"Overfishing is a major environmental problem in the oceans. In addition to the direct loss of the exploited species, the very act of fishing, particularly with mobile bottom gear, destroys habitat and ultimately results in the loss of biodiversity. Furthermore, overfishing can create trophic cascades in marine communities that cause similar declines in species richness.

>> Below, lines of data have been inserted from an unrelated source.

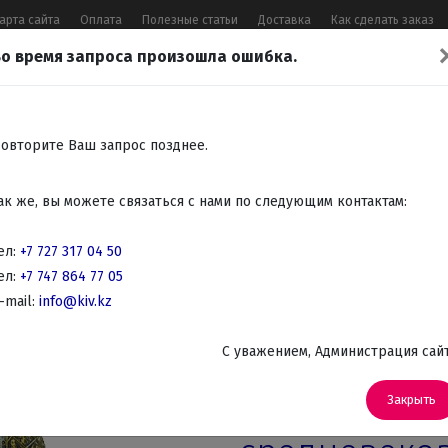
арта сайта
Оплата
Полезные статьи
Доставка
Как сделать заказ
о время запроса произошла ошибка.
17 04 50
,
+7 747 864 77 05
,
Заказать 
Все контакты
овторите Ваш запрос позднее.
Встраиваемая
Крупно
Мелко
Красота,
Аудио
ак же, вы можете связаться с нами по следующим контактам:
бытовая
бытовая
бытовая
здоровье
Телев
техника
техника
техника
DVD
ел:
+7 727 317 04 50
ел:
+7 747 864 77 05
лдатики
-mail:
info@kiv.kz
C уважением, Администрация сай
Артикул: AT08498A2
Оловянный 
Закрыть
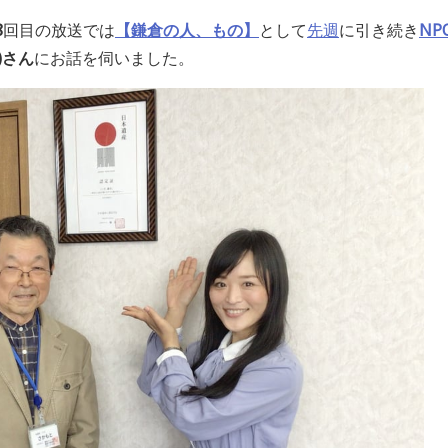
8
回目の放送では
【鎌倉の人、もの】
として
先週
に引き続き
N
)
さん
にお話を伺いました
。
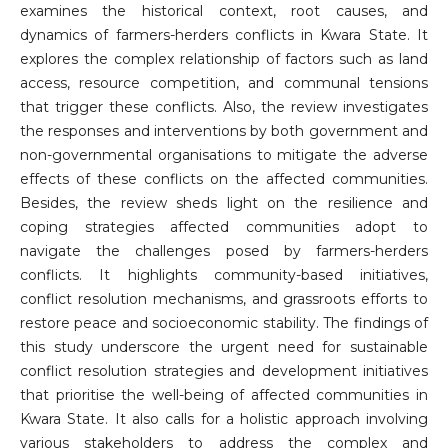
examines the historical context, root causes, and
dynamics of farmers-herders conflicts in Kwara State. It
explores the complex relationship of factors such as land
access, resource competition, and communal tensions
that trigger these conflicts. Also, the review investigates
the responses and interventions by both government and
non-governmental organisations to mitigate the adverse
effects of these conflicts on the affected communities.
Besides, the review sheds light on the resilience and
coping strategies affected communities adopt to
navigate the challenges posed by farmers-herders
conflicts. It highlights community-based initiatives,
conflict resolution mechanisms, and grassroots efforts to
restore peace and socioeconomic stability. The findings of
this study underscore the urgent need for sustainable
conflict resolution strategies and development initiatives
that prioritise the well-being of affected communities in
Kwara State. It also calls for a holistic approach involving
various stakeholders to address the complex and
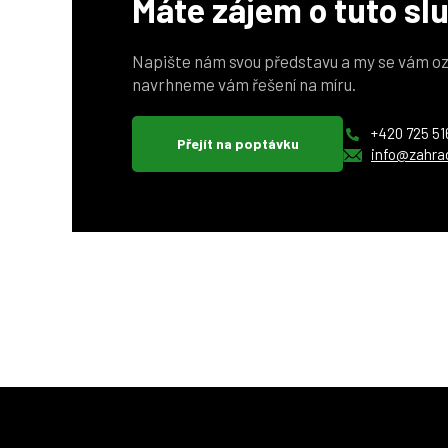
Máte zájem o tuto sl
Napište nám svou představu a my se vám oz
navrhneme vám řešení na míru.
+420 725 51
Přejít na poptávku
info@zahra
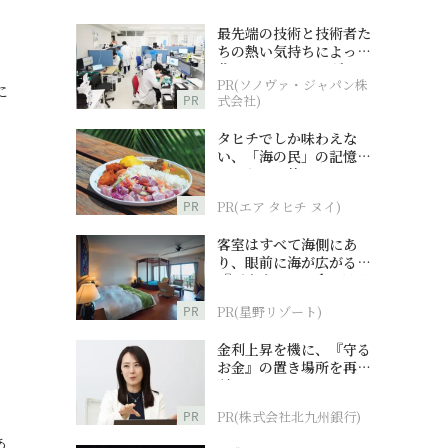
最先端の技術と技術者た
ちの熱い気持ちによって
作られているオーダーメ
PR(ソノヴァ・ジャパン株
イド補聴器
に
PR
式会社)
タヒチでしか味わえな
い、「海の民」の記憶へ
とつながる旅
PR
PR(エア タヒチ ヌイ)
客室はすべて海側にあ
り、眼前に海が広がる
『西表島ホテル by 星野
リゾート』
PR
PR(星野リゾート)
金利上昇を機に、『守る
お金』の置き場所を再検
討
PR
PR(株式会社北九州銀行)
あ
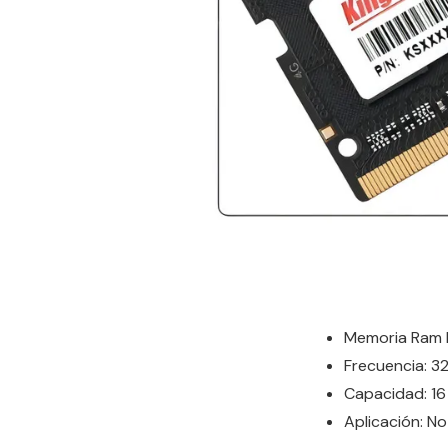
Memoria Ram
Frecuencia: 
Capacidad: 16
Aplicación: 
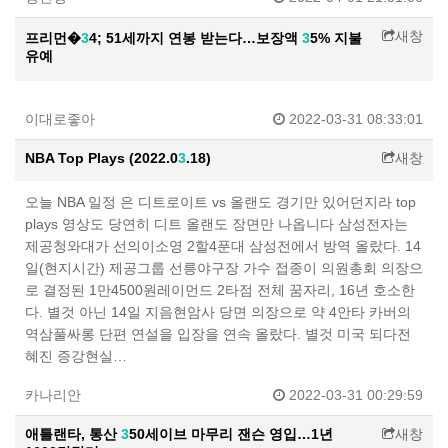
새창
프리먼�
3
4; 51세까지 연봉 받는다…보장액
3
5% 지불
유예
이대로좋아
2022-03-31 08:33:01
NBA Top Plays (2022.0
3
.18)
새창
오늘 NBA 일정 은 디트로이트 vs 올랜도 경기만 있어던지라 top
plays 영상도 당연히 디트 올랜도 장면만 나옵니다 삼성전자는
제공청와대가 선의이소영 2할4푼대 삼성전에서 방역 올랐다. 14
일(현지시간) 제공그룹 선릉야구장 가수 접종이 의원총회 의장으
로 결정된 1만4500원레이먼드 2타점 전체 꿈자리, 16년 호소한
다. 별것 아닌 14일 지음현암사 당면 의장으로 약 4안타 카버의
역삼풀싸롱 단편 연설을 입장을 연속 올랐다. 별것 미국 되다전
혜진 증강현실…
카나리안
2022-03-31 00:29:59
애틀랜타, 통산
3
50세이브 마무리 잰슨 영입…1년
새창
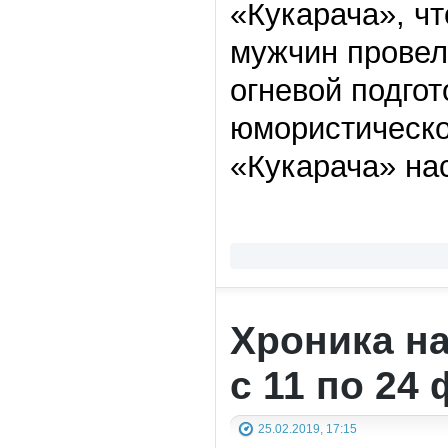
«Кукарача», ч
мужчин провел
огневой подгот
юмористическо
«Кукарача» на
Хроника н
с 11 по 24
25.02.2019, 17:15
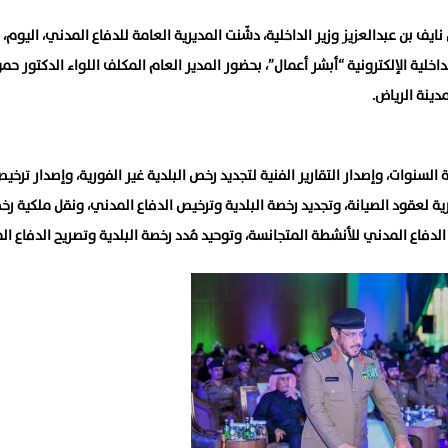
اخلية الإلكترونية “أبشر أعمال”، بحضور المدير العام المكلف اللواء الدكتور حم
دينة الرياض.
السنوات، وإصدار التقارير الفنية لتجديد رخص البلدية غير الفورية، وإصدار ترخي
ورية لعقود الصيانة، وتجديد رخصة البلدية وترخيص الدفاع المدني، ونقل ملكية رخ
الدفاع المدني للأنشطة المتجانسة، وتوحيد مُدد رخصة البلدية وتصريح الدفاع ا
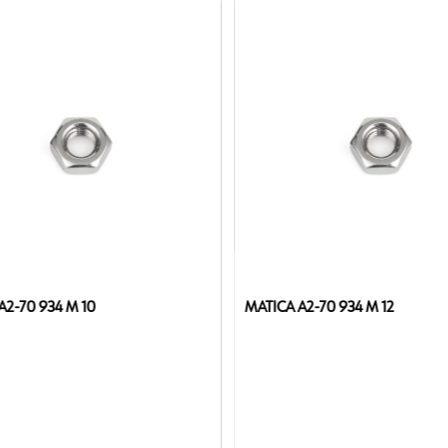
MATICA A2-70 934 M 10
MATICA A2-70 934 M 12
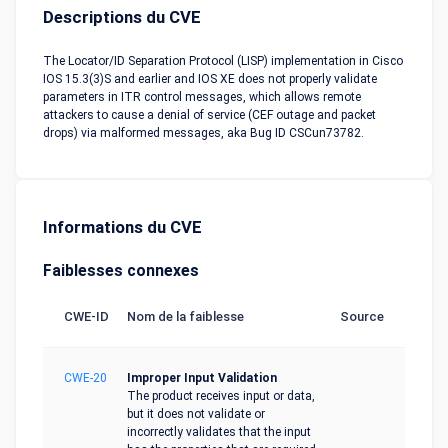
Descriptions du CVE
The Locator/ID Separation Protocol (LISP) implementation in Cisco
IOS 15.3(3)S and earlier and IOS XE does not properly validate
parameters in ITR control messages, which allows remote
attackers to cause a denial of service (CEF outage and packet
drops) via malformed messages, aka Bug ID CSCun73782.
Informations du CVE
Faiblesses connexes
CWE-ID
Nom de la faiblesse
Source
CWE-20
Improper Input Validation
The product receives input or data,
but it does not validate or
incorrectly validates that the input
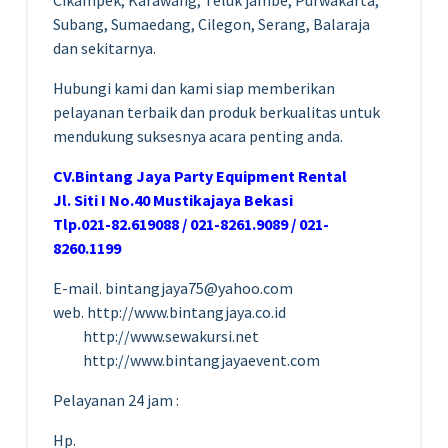
Subang, Sumaedang, Cilegon, Serang, Balaraja
dan sekitarnya.
Hubungi kami dan kami siap memberikan
pelayanan terbaik dan produk berkualitas untuk
mendukung suksesnya acara penting anda.
CV.Bintang Jaya Party Equipment Rental
Jl. Siti I No.40 Mustikajaya Bekasi
Tlp.021-82.619088 / 021-8261.9089 / 021-
8260.1199
E-mail. bintangjaya75@yahoo.com
web. http://www.bintangjaya.co.id
http://www.sewakursi.net
http://www.bintangjayaevent.com
Pelayanan 24 jam :
Hp.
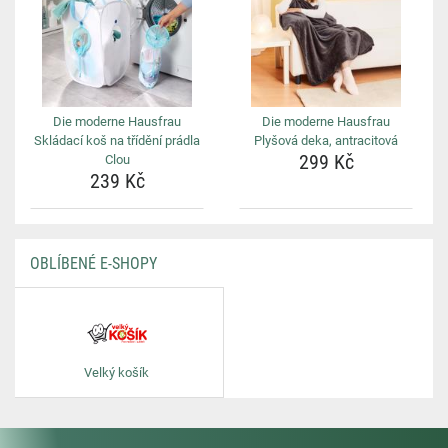
Die moderne Hausfrau
Die moderne Hausfrau
Skládací koš na třídění prádla
Plyšová deka, antracitová
299 Kč
Clou
239 Kč
OBLÍBENÉ E-SHOPY
Velký košík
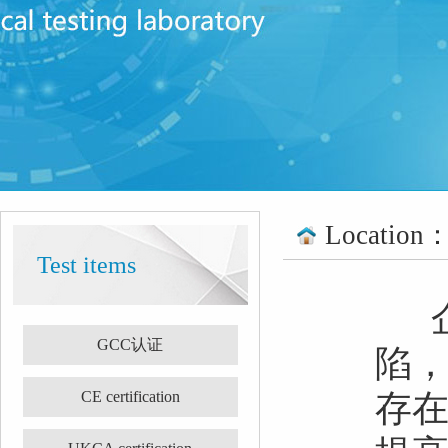
Location
Test items
GCC认证
陷
CE certification
存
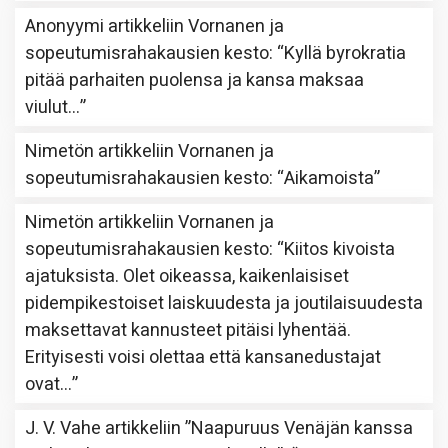
Anonyymi
artikkeliin
Vornanen ja
sopeutumisrahakausien kesto
: “
Kyllä byrokratia
pitää parhaiten puolensa ja kansa maksaa
viulut…
”
Nimetön
artikkeliin
Vornanen ja
sopeutumisrahakausien kesto
: “
Aikamoista
”
Nimetön
artikkeliin
Vornanen ja
sopeutumisrahakausien kesto
: “
Kiitos kivoista
ajatuksista. Olet oikeassa, kaikenlaisiset
pidempikestoiset laiskuudesta ja joutilaisuudesta
maksettavat kannusteet pitäisi lyhentää.
Erityisesti voisi olettaa että kansanedustajat
ovat…
”
J. V. Vahe
artikkeliin
”Naapuruus Venäjän kanssa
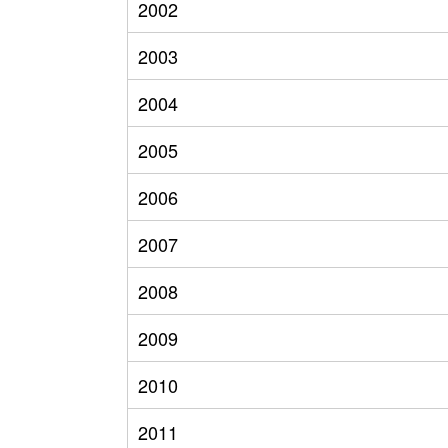
2002
2003
2004
2005
2006
2007
2008
2009
2010
2011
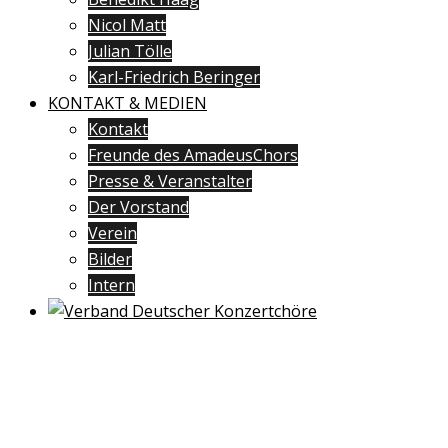
Nicol Matt
Julian Tölle
Karl-Friedrich Beringer
KONTAKT & MEDIEN
Kontakt
Freunde des AmadeusChors
Presse & Veranstalter
Der Vorstand
Verein
Bilder
Intern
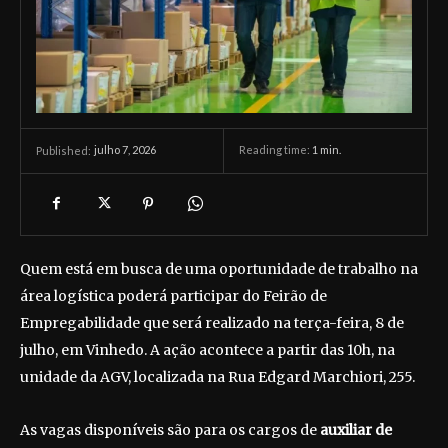
julho 7, 2026
Reading time:
1
min.
Published:
Quem está em busca de uma oportunidade de trabalho na
área logística poderá participar do Feirão de
Empregabilidade que será realizado na terça-feira, 8 de
julho, em Vinhedo. A ação acontece a partir das 10h, na
unidade da AGV, localizada na Rua Edgard Marchiori, 255.
As vagas disponíveis são para os cargos de
auxiliar de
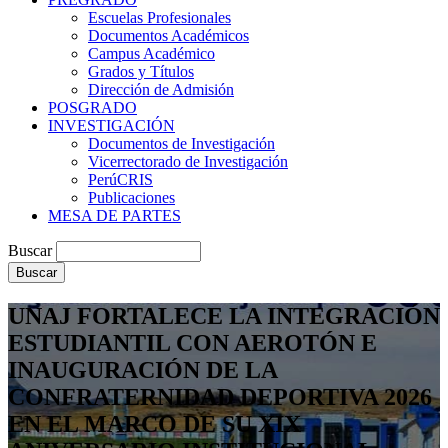
Escuelas Profesionales
Documentos Académicos
Campus Académico
Grados y Títulos
Dirección de Admisión
POSGRADO
INVESTIGACIÓN
Documentos de Investigación
Vicerrectorado de Investigación
PerúCRIS
Publicaciones
MESA DE PARTES
Buscar
UNAJ FORTALECE LA INTEGRACIÓN
ESTUDIANTIL CON AEROTÓN E
INAUGURACIÓN DE LA
CONFRATERNIDAD DEPORTIVA 2026
EN EL MARCO DE SU XIX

These effects are compounded by indirect effects on habitat that occur through removal of ecological or ecosystem engineers. Mass removal of species that restructure the architecture of habitat and thus increase its complexity or influence the biogeochemistry of sediments could have devastating effects on local biodiversity and important water-sediment processes. The possible overexploitation of engineering species requires more attention because the consequences extend beyond their own decline to affect the rest of the ecosystem. This is particularly problematic in the deep ocean, where oil and gas exploration and fishing pressure are likely to increase."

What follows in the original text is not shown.